As an agency, crafting charity campaigns has become an integral part of our creative and customer experience delivery. Whilst our list of Third Sector clients has evolved over the years, so has the role we play for them and our understanding about messaging and audience.
Through a combination of campaign experience and objective data, there are now certain things we know to be true when it comes to asking for donations.
Offer a scale of donation value
Our experience has shown us that when it comes to donating, asking ‘a little’ can go a long way. We have seen first-hand the contrasting results between general requests and small specific demands. Consider the difference between:
- Would you be willing to make a donation?
- Would you be willing to make a donation? Every penny will help.
Research shows that those who were asked the second option were twice as likely to donate – jumping up to nearly 50% from the 28% that were asked the first line.
It shows that people may be hesitant to take action when clear parameters are not established. In this case, without a clear indication of what an ‘acceptable’ minimal donation might be, donors are more prone to suffer decision paralysis – and ultimately choose not to give at all.
Note, for example, how multiple charity donation pages now provide pre-defined donation values.
Giving is a personal act
There might be a vast array of motivations and personal persuasions governing why someone will donate to charity, but there is usually one constant. And that is the all-powerful “I”.
- I felt moved by the story
- I wanted to leave a legacy
- I wanted to look good – have a better image for myself/the company
Giving has always been a personal act, and whatever the reason for donations, it is likely to stem from personal reasons – so something as simple as making sure the “you” and “your” is front and centre in campaign messaging is crucial. People don’t want to feel like their reasoning is irrelevant. They want to feel a connection and that you understand why they are giving.
The act of giving is immediate
It might be obvious to all, but although we want our donors to be long term, their willingness to give is likely to be impulsive – so let them act on it.
They have just seen your communication, they have just been convinced. Respond before life gets in the way and a million other messages are thrown at them – make sure you let them give! The act of donation or fundraising should be clear, simple and immediate. It should not be defined by one act of payment or call to action but should allow for the easiest method.
It should not involve a long sign up process or numerous checks. Even altruism has an expiry date, so any unnecessary delay is likely to dampen emotional arousal and result in donors giving less – or not at all.
Why aren’t we taking the same approach when we’re asking for time?
Working closely with clients over the last few years we have seen first hand the evolution of asking for money, shift to asking for time. Time to fundraise, volunteer and share for a brand, and talking about time requires a very different approach.
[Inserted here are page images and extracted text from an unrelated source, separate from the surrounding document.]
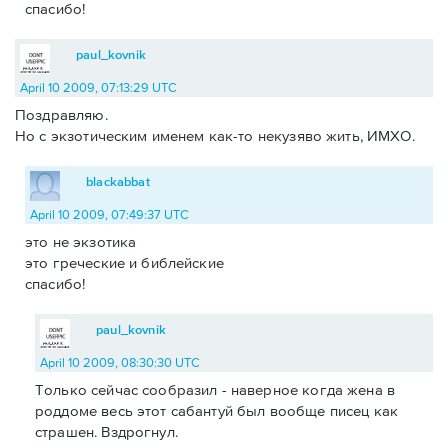
спасибо!
paul_kovnik
April 10 2009, 07:13:29 UTC
Поздравляю.
Но с экзотическим именем как-то некузяво жить, ИМХО.
blackabbat
April 10 2009, 07:49:37 UTC
это не экзотика
это греческие и библейские
спасибо!
paul_kovnik
April 10 2009, 08:30:30 UTC
Только сейчас сообразил - наверное когда жена в
роддоме весь этот сабантуй был вообще писец как
страшен. Вздрогнул.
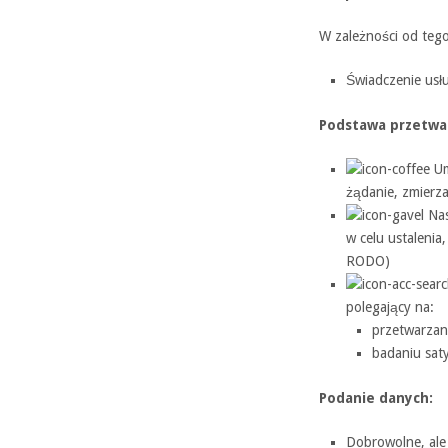
W zależności od tego
Świadczenie usł
Podstawa przetwar
Um
żądanie, zmierzaj
Nas
w celu ustalenia
RODO)
polegający na:
przetwarzani
badaniu saty
Podanie danych:
Dobrowolne, ale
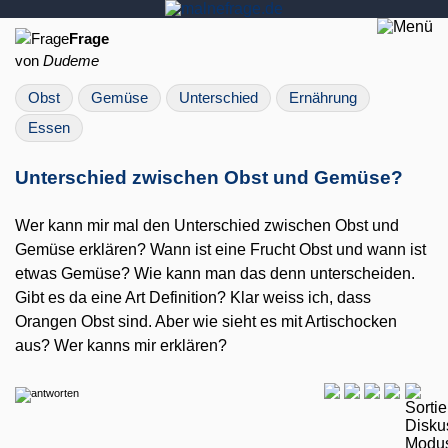
Frage
von
Dudeme
Obst
Gemüse
Unterschied
Ernährung
Essen
Unterschied zwischen Obst und Gemüse?
Wer kann mir mal den Unterschied zwischen Obst und
Gemüse erklären? Wann ist eine Frucht Obst und wann ist
etwas Gemüse? Wie kann man das denn unterscheiden.
Gibt es da eine Art Definition? Klar weiss ich, dass
Orangen Obst sind. Aber wie sieht es mit Artischocken
aus? Wer kanns mir erklären?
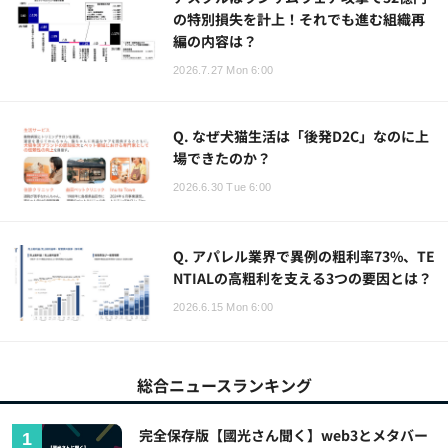
の特別損失を計上！それでも進む組織再
編の内容は？
2026.7.27 Mon 6:00
Q. なぜ犬猫生活は「後発D2C」なのに上
場できたのか？
2026.6.30 Tue 6:00
Q. アパレル業界で異例の粗利率73%、TE
NTIALの高粗利を支える3つの要因とは？
2026.6.15 Mon 6:00
総合ニュースランキング
完全保存版【國光さん聞く】web3とメタバー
And we have seen that the greatest successes come in the re-packing of time as a donation.
The scale language: Setting expectations on volunteering time breaks down resistance. Thanks to an array of devices and apps that time us in our daily life, we’re conditioned to monitor the duration of any activity more closely. When asking for time to be volunteered, therefore, we shouldn’t shy away from this. Just as when we ask for donations on a website and offer £5, £10, £20 tick boxes, we should apply the same options to time.
Several notable brands do this very well. BBC Radio 1 asks volunteers to spare a few hours to make a difference as part of its #1millionhours campaign, while Oxfam requests volunteers to ‘give a shift’.
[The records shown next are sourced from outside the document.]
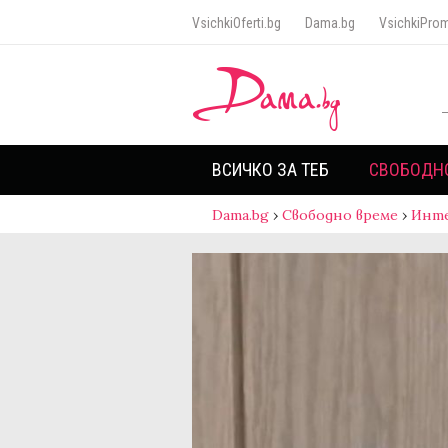
VsichkiOferti.bg
Dama.bg
VsichkiProm
ВСИЧКО ЗА ТЕБ
СВОБОДН
Dama.bg
›
Свободно време
›
Инт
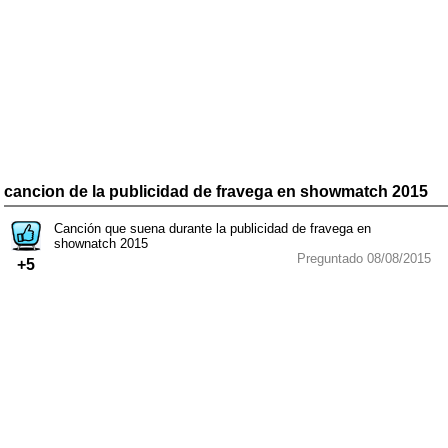
cancion de la publicidad de fravega en showmatch 2015
Canción que suena durante la publicidad de fravega en
shownatch 2015
Preguntado 08/08/2015
+5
And remember to quantify that time. It is important you clearly state the value impact of their time and set expectations. People will want to clearly understand how the value of their time (which is often viewed as more precious than money) will impact on the value that the charity produces.
Utilise skills and personal development: Sell the benefit. It may sound counterintuitive, but you sometimes need to articulate in detail how an act of altruism will register on the satisfaction scale. In our experience, most young volunteers fall into the personal development agenda – Millennials in particular respond well to the opportunity to build communication or technical skills. For older generations, it is often the sense of involvement within the community that strikes a chord.
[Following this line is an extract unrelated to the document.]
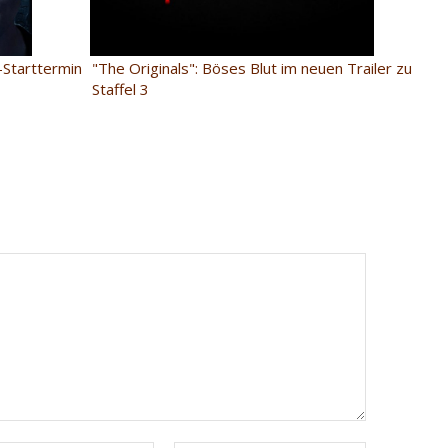
-Starttermin
"The Originals": Böses Blut im neuen Trailer zu
Staffel 3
Extend existing time: The example of GoodGym or Casserole Club shows the benefit of leveraging the value from activities that volunteers are already passionate about – in this case running and cooking. By showing runners the impact they can have when they incorporate deliveries or home visits into their exercise routine, or inviting cooks to prepare a few extra portions of their favourite dishes, you can overcome the most common objection: “I just don’t have the time”. All you need is a slick, accessible mechanic to connect those willing to help with those in need of help.
Give people a platform to talk about it: In 2017, we are all ‘sharers’. We check in at each new venue, and post the results of our latest run for all to analyse. Charities can learn a lot from this, tapping into the pride volunteers feel when giving time. We might be reluctant to shout about a financial donation, but we have no reservations about sharing our volunteering experience – which in turn inspires others, turning volunteers into ambassadors. Social proofing can be more effective than any advertising campaign – it simply requires the right platform to assist sharing.
It might seem crude to point out, but charities have the same challenge with each campaign as commercial brands: they need a response to the “What’s in it for me?” question. In this sense, showing the personal development, community involvement, or social profile benefits of volunteering is no different to seeding the philanthropist pool with tax breaks. The tax we pay on time is lack of impact – show people how they can convert their regular activities, hobbies and passions into valuable solutions for their communities, and you are effectively recycling that original waste into a priceless resource.